Passers-by are none the wiser as the hangar is inconspicuous at best when viewed from the outside. Inside, the fifty computers (and their cooling fans) that are continually running, generating an enormous amount of noise as a by-product of the Bitcoin mining.
Quebec is a popular choice of location for such an operation, as it has a relatively low cost of electricity. The low input costs increases profit margins, as Bitcoin mining requires substantial amounts of power. These computers exist for the sole purpose of mining the cryptocurrency by continuously solving complex calculations, and consequently, they do not have keyboards or screens.

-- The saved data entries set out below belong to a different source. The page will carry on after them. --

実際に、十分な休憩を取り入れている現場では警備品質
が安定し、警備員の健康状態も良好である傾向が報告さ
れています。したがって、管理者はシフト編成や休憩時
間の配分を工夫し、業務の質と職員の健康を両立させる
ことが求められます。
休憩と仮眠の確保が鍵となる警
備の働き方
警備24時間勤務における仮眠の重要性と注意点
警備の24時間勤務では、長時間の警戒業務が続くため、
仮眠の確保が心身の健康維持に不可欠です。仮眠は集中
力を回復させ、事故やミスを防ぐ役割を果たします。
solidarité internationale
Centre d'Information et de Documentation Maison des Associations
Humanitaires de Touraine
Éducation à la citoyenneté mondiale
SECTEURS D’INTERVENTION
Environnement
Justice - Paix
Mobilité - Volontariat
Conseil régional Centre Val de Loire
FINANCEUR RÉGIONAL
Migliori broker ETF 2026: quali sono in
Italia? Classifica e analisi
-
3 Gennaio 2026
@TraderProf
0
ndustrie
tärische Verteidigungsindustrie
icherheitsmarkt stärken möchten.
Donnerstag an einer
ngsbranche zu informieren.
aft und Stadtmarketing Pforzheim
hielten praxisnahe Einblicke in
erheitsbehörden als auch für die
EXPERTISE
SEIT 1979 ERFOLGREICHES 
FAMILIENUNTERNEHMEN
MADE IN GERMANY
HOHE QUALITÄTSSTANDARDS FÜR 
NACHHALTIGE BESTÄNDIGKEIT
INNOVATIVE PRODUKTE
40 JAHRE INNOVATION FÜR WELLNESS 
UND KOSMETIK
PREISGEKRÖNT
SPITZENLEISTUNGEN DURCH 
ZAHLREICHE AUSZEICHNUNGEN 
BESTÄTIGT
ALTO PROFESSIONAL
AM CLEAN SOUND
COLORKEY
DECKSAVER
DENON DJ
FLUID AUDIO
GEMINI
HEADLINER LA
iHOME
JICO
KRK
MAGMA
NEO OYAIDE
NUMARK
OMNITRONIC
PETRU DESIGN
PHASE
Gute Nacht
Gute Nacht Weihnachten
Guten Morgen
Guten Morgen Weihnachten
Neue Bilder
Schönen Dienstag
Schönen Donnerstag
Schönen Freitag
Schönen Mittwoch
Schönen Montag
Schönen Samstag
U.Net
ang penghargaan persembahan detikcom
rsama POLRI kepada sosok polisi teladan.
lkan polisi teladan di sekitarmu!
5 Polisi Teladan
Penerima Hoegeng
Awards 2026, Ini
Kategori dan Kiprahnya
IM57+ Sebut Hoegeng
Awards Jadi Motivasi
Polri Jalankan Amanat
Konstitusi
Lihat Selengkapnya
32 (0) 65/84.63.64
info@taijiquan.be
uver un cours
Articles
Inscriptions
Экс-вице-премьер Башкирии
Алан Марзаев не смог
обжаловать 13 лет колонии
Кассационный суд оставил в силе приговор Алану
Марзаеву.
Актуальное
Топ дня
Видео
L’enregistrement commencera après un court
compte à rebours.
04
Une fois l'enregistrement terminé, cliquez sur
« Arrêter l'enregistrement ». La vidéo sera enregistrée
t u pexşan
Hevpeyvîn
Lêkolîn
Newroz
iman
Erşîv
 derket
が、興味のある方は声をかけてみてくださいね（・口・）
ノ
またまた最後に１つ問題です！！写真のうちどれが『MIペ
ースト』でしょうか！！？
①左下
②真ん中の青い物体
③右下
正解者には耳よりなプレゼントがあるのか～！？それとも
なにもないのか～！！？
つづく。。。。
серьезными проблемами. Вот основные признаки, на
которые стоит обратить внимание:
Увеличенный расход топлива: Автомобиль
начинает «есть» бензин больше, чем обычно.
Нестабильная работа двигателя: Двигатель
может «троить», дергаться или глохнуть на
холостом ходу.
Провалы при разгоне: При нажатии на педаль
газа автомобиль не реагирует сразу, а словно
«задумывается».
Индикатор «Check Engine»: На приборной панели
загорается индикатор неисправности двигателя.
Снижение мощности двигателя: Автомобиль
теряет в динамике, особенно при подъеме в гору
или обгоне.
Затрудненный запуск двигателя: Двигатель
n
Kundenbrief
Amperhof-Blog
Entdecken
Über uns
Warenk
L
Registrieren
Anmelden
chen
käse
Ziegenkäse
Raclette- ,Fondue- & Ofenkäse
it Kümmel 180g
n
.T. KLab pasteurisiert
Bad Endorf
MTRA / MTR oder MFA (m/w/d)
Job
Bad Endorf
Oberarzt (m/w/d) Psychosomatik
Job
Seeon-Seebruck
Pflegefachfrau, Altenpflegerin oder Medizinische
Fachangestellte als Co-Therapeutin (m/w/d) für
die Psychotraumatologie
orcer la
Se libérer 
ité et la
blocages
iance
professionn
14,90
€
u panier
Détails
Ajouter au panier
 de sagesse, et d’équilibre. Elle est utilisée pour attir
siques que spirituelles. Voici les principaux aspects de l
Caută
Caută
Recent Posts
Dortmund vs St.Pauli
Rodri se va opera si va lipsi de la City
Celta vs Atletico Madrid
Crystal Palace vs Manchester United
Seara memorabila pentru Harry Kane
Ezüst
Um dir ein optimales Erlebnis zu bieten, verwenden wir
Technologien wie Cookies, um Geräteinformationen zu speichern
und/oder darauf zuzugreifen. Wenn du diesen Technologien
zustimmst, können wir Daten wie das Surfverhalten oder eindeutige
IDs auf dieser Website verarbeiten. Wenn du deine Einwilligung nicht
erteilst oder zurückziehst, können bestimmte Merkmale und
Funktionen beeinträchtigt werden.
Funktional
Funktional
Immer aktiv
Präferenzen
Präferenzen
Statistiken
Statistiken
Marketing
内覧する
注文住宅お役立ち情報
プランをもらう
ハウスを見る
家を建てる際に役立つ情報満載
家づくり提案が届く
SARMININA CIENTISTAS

The value of bitcoin itself is determined by the number of coins in circulation and the number of people using or buying it. As it is a peer-to-peer digital currency, it cannot be regulated by any bank or government, thus making it decentralized. Over the course of 2017, the value of bitcoin has increased exponentially, growing by ten times in under 12 months. The bitcoin price at the time of writing is approximately $8100.
Bitcoin mining computers can access and maintain public ledgers and databases with the knowledge of the amount of bitcoin currently available worldwide, as well as the value thereof.
Bertrand explains the Bitcoin mining in the following way, “The Bitcoin network, every heartbeat, is a microchip that makes a constant calculation, every second.” According to Bertrand, Bitcoin mining is the small percentage of each transaction that is received by the computer that solves the calculation. Although these amounts are minuscule, with the right processing power and enough computers, they quickly add up.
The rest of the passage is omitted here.